Stored items
# # #

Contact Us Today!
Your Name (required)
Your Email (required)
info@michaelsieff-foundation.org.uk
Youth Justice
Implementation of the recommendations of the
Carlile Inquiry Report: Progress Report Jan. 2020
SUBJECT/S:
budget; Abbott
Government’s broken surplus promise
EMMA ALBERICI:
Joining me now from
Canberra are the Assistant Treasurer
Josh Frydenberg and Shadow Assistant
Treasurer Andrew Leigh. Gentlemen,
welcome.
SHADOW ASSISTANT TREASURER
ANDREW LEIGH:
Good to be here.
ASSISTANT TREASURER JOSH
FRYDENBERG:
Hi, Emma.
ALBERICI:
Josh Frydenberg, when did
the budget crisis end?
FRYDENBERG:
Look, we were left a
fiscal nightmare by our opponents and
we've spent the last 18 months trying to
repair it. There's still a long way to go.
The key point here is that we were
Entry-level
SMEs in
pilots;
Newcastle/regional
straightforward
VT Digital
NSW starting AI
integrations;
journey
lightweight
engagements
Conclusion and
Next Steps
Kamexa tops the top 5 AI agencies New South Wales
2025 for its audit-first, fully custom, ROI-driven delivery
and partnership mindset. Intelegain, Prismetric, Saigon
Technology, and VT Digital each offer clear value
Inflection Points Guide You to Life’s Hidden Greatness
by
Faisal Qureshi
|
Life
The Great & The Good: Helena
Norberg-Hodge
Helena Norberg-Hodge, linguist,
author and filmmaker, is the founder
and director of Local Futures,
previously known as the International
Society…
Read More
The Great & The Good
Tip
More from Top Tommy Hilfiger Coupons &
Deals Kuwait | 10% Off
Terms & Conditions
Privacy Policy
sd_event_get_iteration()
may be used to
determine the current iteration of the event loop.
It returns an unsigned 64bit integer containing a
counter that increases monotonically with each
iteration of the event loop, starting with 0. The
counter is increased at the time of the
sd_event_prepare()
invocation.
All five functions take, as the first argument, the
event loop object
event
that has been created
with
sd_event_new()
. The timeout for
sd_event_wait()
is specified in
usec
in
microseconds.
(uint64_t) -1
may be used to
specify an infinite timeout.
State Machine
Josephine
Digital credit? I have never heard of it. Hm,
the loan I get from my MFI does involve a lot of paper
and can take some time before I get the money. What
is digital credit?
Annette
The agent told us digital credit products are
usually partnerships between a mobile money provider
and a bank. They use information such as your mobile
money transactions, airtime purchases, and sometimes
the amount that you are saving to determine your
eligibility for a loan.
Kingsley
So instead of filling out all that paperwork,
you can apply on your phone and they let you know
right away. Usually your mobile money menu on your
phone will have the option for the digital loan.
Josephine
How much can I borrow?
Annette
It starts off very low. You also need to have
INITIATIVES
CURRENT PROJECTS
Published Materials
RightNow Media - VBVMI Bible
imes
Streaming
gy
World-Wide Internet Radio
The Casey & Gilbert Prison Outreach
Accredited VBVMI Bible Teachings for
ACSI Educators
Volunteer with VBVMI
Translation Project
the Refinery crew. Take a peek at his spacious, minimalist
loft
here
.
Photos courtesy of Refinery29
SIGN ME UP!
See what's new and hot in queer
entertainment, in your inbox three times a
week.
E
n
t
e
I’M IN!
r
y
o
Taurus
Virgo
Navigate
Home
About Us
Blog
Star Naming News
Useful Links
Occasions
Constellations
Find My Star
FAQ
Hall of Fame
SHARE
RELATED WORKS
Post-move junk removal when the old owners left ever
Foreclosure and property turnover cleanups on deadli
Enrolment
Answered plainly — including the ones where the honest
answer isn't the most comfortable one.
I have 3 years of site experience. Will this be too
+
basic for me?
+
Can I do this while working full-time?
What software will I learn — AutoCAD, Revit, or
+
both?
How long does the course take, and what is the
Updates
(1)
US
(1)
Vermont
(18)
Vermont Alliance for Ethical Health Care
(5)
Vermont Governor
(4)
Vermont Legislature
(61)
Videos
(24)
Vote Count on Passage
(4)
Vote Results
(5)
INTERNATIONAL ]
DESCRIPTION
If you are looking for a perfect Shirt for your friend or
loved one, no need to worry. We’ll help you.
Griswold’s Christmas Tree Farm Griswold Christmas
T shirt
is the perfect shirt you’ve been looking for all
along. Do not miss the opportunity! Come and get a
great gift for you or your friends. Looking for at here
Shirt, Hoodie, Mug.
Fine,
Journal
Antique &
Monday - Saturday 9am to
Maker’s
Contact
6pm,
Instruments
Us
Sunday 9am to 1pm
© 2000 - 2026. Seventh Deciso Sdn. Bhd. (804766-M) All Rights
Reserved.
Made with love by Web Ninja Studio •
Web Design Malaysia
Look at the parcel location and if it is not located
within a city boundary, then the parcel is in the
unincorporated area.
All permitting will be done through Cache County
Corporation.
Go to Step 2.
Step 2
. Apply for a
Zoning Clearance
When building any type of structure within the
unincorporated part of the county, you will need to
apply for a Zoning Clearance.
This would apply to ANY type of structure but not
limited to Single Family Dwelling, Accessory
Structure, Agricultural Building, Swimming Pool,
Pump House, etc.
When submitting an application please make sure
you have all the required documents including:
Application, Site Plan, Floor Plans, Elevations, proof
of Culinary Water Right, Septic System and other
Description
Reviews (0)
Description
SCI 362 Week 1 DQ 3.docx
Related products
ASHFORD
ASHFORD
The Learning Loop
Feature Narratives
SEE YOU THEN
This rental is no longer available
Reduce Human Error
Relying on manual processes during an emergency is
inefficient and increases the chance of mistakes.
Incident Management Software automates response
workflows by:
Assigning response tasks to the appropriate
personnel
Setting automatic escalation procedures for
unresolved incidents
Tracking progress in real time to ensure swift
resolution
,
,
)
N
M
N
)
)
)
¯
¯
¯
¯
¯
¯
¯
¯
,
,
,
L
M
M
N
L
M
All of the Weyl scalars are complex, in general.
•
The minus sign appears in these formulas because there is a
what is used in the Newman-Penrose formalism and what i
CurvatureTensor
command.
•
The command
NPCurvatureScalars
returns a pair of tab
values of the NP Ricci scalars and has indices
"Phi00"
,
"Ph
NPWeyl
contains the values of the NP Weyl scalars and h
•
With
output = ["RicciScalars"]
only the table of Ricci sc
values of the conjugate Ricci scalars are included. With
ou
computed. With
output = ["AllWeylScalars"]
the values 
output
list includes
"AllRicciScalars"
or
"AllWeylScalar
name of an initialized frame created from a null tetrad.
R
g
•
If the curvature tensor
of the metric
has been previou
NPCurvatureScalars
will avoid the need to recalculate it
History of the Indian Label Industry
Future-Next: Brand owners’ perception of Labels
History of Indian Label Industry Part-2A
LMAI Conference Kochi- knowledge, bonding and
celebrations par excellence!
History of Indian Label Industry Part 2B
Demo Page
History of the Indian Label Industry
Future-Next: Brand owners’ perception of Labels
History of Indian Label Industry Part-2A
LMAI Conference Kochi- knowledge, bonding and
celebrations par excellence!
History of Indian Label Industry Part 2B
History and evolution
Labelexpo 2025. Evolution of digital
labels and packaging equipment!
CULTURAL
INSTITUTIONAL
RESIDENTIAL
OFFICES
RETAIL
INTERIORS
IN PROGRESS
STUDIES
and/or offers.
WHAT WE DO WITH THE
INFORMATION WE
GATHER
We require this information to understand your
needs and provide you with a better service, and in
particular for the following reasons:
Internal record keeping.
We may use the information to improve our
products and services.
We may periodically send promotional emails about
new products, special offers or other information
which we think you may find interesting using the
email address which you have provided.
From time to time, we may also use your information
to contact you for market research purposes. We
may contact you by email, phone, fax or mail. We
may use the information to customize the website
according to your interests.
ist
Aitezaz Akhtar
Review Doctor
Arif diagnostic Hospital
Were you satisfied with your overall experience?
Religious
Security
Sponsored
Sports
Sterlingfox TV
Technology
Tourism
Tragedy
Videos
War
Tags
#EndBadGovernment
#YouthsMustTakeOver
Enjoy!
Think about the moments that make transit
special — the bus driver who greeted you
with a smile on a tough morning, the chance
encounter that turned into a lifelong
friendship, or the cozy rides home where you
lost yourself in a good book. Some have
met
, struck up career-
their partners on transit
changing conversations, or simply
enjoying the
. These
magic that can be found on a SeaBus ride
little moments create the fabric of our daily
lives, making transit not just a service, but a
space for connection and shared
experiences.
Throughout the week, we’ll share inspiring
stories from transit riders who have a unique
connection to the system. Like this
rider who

# # #

Problem requirements → Count how many lines of the entries contain the word "special", and respond with that count only.

Result of the task → 2